La sed es una novela de vampiros ambientada en Buenos Aires, y la ciudad es casi un personaje más. La vampira, cuyo nombre nunca se dice, llega escapando de un pasado terrible en Europa. Vendida por su propia madre, ha sobrevivido a una turba iracunda, al asesinato de su señor, y ha vivido como una mujer de fortuna y como un animal salvaje. Cansada de huir, arriba a una Buenos Aires aún nueva. Allí va dejando una hilera de cuerpos y atraviesa momentos históricos como la Peste Amarilla y la Guerra de la Triple Alianza. Por otro lado, Yuszczuk también nos cuenta la historia de la solitaria Alma, una mujer contemporánea que vive atormentada por la enfermedad que consume a su madre.

¿A qué género pertenece?

A pesar de tener una par de escenas más o menos escabrosas, La Sed no es una novela de terror, sino que se vuelca más hacia lo dramático (la agonía de la madre de Alma) y lo erótico (la vampira y sus desdichados amantes).
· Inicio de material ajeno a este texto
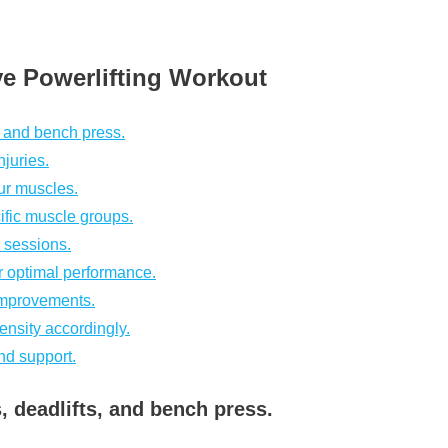
ive Powerlifting Workout
, and bench press.
juries.
ur muscles.
ific muscle groups.
 sessions.
r optimal performance.
 improvements.
tensity accordingly.
nd support.
, deadlifts, and bench press.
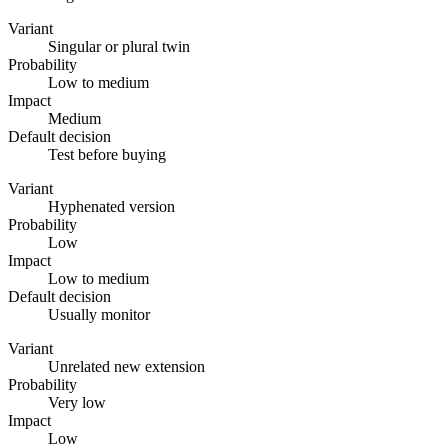
Variant
Singular or plural twin
Probability
Low to medium
Impact
Medium
Default decision
Test before buying
Variant
Hyphenated version
Probability
Low
Impact
Low to medium
Default decision
Usually monitor
Variant
Unrelated new extension
Probability
Very low
Impact
Low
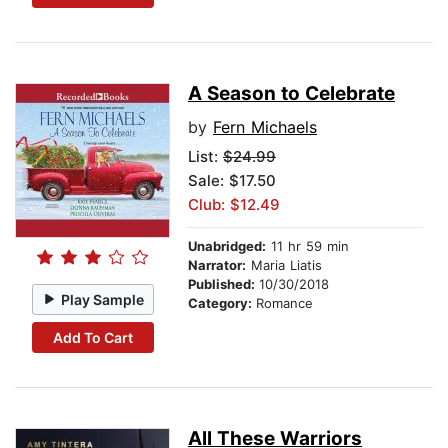
A Season to Celebrate
by
Fern Michaels
List:
$24.99
Sale: $17.50
Club: $12.49
Unabridged:
11 hr 59 min
Narrator:
Maria Liatis
Published:
10/30/2018
Play Sample
Category:
Romance
Add To Cart
All These Warriors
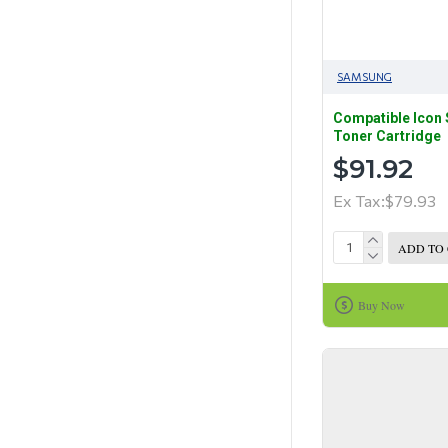
SAMSUNG
Compatible Icon
Toner Cartridge
$91.92
Ex Tax:$79.93
ADD TO
Buy Now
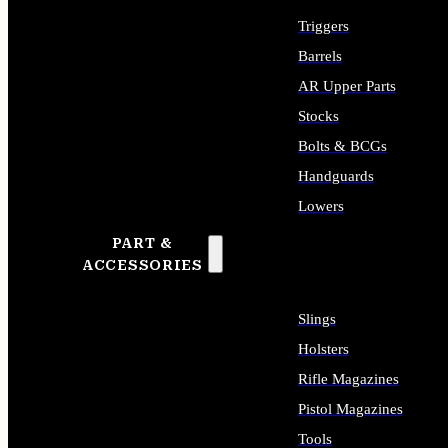
Triggers
Barrels
AR Upper Parts
Stocks
Bolts & BCGs
Handguards
Lowers
PART &
ALL LONG GUN PARTS
ACCESSORIES
Slings
Holsters
Rifle Magazines
Pistol Magazines
Tools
A través de sus personajes, Marina Yuszczuk contrapone esos dos relatos: la pulsión de vida y la pulsión de muerte, el sexo y la violencia, el amor y la pérdida. La vampira seduce y es seducida, pero en última instancia su presencia es sinónimo de locura y oscuridad para el receptor de sus afectos. No hay diferencia entre hombres y mujeres, todos le atraen porque al fin y al cabo lo que más anhela es un cuerpo tibio y lleno de vida. Sin embargo, las relaciones más destacables de la novela son las que establece con la trágicamente famosa Rufina Cambacéres y con la otra protagonista, Alma, a la cual está unida por una extraña herencia familiar.

¿Cómo está narrada La Sed?

En su novela, Yuszczuk propone una narración que alterna entre la voz de la vampira anónima y la de Alma, por lo cual va y viene entre el pasado y el presente. Por un lado se encuentra la fascinante historia de la Buenos Aires de antaño y sus personajes: un cura de buena familia, una humilde lavandera, los ricos que huyen de la enfermedad, y un sepulturero del Cementerio de la Recoleta. Por el otro hay un fluir de consciencia de Alma, que hace el duelo de una madre aún viva y reflexiona sobre su propia maternidad, su separación y la muerte.

Antecedentes

Sería imposible, al hablar de lo monstruoso y lo sensual, no hablar del relato fundacional del vampiro romántico: El Vampiro, el cuento de 1819 de John Polidori. También se destaca la controversial Carmilla (1872), la vampiresa lesbiana que seduce muchachas inocentes, y el clásico Drácula (1897). Estas tres obras afirmaron las bases de los vampiros que hoy entendemos como tradicionales: eternamente jóvenes, europeos, misteriosos, bellos, seductores y voraces. La protagonista de Yuszczuk responde a estos estereotipos, y la autora señala que volvió a leer los dos últimos libros cuando escribió La Sed, mientras que la experiencia de la enfermedad materna es personal y se basa en el padecimiento de su propia madre, ya fallecida.